Why it Matters

Retail investors are flooding U.S. markets with unprecedented capital while simultaneously facing new gatekeeping mechanisms that favor institutional money. A House Financial Services Committee Subcommittee on Capital Markets hearing this week will examine how investment platforms are reshaping access to both public and private markets, raising questions about whether Main Street is genuinely gaining power or simply absorbing risk Wall Street wants to offload.

Retail investors and ETFs combined purchased $155.3 billion in equities during the first half of 2025, signaling their growing influence. Yet recent market developments reveal the contradictions embedded in this shift. When SpaceX went public last month, retail investors who tried to sell their shares quickly faced bans from future hot IPOs like OpenAI and Anthropic, while institutional investors faced no such restrictions. The practice prompted market observers to describe retail investors as "cannon fodder" forced to absorb price risk they couldn't quickly escape.

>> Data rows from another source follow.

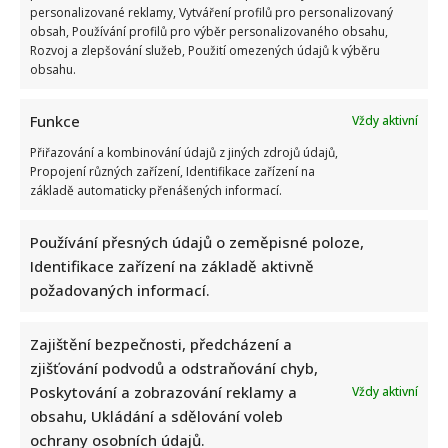
kontroverzní fotky: Bude prý bojovat celý týden
personalizované reklamy, Vytváření profilů pro personalizovaný
obsah, Používání profilů pro výběr personalizovaného obsahu,
Rozvoj a zlepšování služeb, Použití omezených údajů k výběru
obsahu.
Funkce
Vždy aktivní
Přiřazování a kombinování údajů z jiných zdrojů údajů,
Propojení různých zařízení, Identifikace zařízení na
základě automaticky přenášených informací.
Marek Ztracený zrušil velkolepé finále svého koncertu na
Letné
Používání přesných údajů o zeměpisné poloze,
Identifikace zařízení na základě aktivně
požadovaných informací.
Zajištění bezpečnosti, předcházení a
zjišťování podvodů a odstraňování chyb,
Poskytování a zobrazování reklamy a
Vždy aktivní
Test znalostí o československých pohádkách: Bez chyby
obsahu, Ukládání a sdělování voleb
projde málokdo, pamětníci by ale měli dát alespoň 8/10
ochrany osobních údajů.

Simultaneously, major wealth managers are racing to give retail investors access to private market assets, a domain historically reserved for the wealthy. Morningstar's wealth division recently partnered with Apollo Global Management, Franklin Templeton, and J.P. Morgan Asset Management to launch portfolios exposing retail investors to both private and public markets. The SEC itself hosted a Private Markets Roundtable in March focused on what it calls "responsible retailization." But critics argue this expansion primarily benefits Wall Street, not Main Street.

The Bottom Line

The Wall Street Main Street hearing, titled "From Wall Street To Main Street: The Future Of How America Invests," is scheduled for June 25 Rep. Ann Wagner (R-MO) chairs the subcommittee, with Rep. Brad Sherman (D-CA) as Ranking Member.

The hearing arrives as Congress grapples with how to regulate an investment landscape transformed by technology and retail demand. The central tension is whether democratized market access genuinely levels the playing field or simply extends Wall Street's reach deeper into household portfolios while maintaining structural advantages for institutional players. The America invests policy question facing lawmakers is whether current regulatory frameworks — or lack thereof — adequately protect retail investors entering markets they've historically been excluded from.